6 East 43rd Street, Suite 1900
New York, New York 10017
Phone: (212) 808-0298
Fax: (212) 949-0966
BRIAN BARRY
LAW OFFICES OF BRIAN BARRY
8424A Santa Monica Boulevard
Suite 184
Los Angeles, CA 90069
Phone: (323) 954-7210
Fax: (323) 954-7235
Attorneys For Plaintiffs
1 Members of the Ree Plaintiffs Group include plaintiff
Robert Ree and class members Frank Bianchi, Mark Bouquet, Timothy
Castell, Amy Chu, Elyse Coleman, Lisa Custodio, Robert Cuva, Miles
Daub, David Drewek, Donald Fought, Allen Gerston, Albert Jackson,
Daryl Johnson, Richard Kain, Said Khatib, Carl Kircher, Larry
Kolodey, Nicholas Laurora, Jennine Lindberg, Patricia Malloy,
Stuart Matt, Todd Matthews, David Miller, Kurt Mitchell, Robert
Morrison, Myron Olson, Sharon Quercioli, Martha Rabkin, Robert Ree,
Mario Scoma, Ben Stackler, James Stauber, Martha Stovall, Anthony
Strachan, Frank Strock, Gene Torbeck, Thomas Trenkmann, Ted Valk,
Barry Weisman, Bernard Wiest, and Douglas Wray.
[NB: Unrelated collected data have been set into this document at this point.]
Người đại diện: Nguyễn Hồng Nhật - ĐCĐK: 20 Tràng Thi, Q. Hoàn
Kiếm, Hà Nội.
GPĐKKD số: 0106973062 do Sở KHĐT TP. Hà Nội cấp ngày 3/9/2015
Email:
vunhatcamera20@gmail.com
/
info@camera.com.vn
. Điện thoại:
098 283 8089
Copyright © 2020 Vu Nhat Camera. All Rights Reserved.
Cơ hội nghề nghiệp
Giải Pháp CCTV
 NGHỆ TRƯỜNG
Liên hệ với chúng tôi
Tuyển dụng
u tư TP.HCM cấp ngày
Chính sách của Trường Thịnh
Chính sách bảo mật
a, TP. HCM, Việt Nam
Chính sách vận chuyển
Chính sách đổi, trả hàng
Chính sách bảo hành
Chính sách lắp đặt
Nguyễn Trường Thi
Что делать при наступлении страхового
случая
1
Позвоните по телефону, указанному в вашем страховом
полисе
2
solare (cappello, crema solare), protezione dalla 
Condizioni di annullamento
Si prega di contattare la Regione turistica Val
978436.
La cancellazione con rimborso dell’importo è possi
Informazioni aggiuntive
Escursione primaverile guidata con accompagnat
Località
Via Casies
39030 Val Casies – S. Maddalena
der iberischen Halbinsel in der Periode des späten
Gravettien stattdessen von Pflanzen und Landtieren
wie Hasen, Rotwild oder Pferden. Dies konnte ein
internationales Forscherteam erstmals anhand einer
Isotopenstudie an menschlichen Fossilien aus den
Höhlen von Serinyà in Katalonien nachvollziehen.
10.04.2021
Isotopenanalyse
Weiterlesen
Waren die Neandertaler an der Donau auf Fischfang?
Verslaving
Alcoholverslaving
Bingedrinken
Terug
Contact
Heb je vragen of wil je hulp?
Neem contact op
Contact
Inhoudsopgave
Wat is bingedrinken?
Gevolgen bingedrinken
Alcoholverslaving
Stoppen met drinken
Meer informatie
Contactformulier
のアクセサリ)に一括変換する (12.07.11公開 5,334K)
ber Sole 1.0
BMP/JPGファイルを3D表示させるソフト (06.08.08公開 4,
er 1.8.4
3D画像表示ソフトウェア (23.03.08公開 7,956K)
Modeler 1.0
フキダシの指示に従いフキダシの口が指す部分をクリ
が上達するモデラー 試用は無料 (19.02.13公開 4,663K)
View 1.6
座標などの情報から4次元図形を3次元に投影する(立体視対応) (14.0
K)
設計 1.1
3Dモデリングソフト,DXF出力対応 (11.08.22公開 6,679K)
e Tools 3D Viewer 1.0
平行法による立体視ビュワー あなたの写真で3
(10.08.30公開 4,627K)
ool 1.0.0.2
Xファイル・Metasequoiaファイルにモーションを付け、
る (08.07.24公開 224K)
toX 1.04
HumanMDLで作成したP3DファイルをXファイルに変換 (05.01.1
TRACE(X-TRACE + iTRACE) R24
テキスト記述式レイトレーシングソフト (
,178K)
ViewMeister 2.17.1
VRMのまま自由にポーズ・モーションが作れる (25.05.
2 All such purchasers are collectively referred to
herein as the "Class."
3 The Complaint was filed on February 5, 1999 on behalf
of purchasers of Cholestech securities during the Class Period. A
true and correct copy of that Complaint is attached as Exhibit A to
the Declaration of Michael Goldberg In Support Of Motion by The Ree
Plaintiffs Group For Appointment Of Lead Plaintiffs And For
Approval of Counsel (the "Goldberg Affidavit").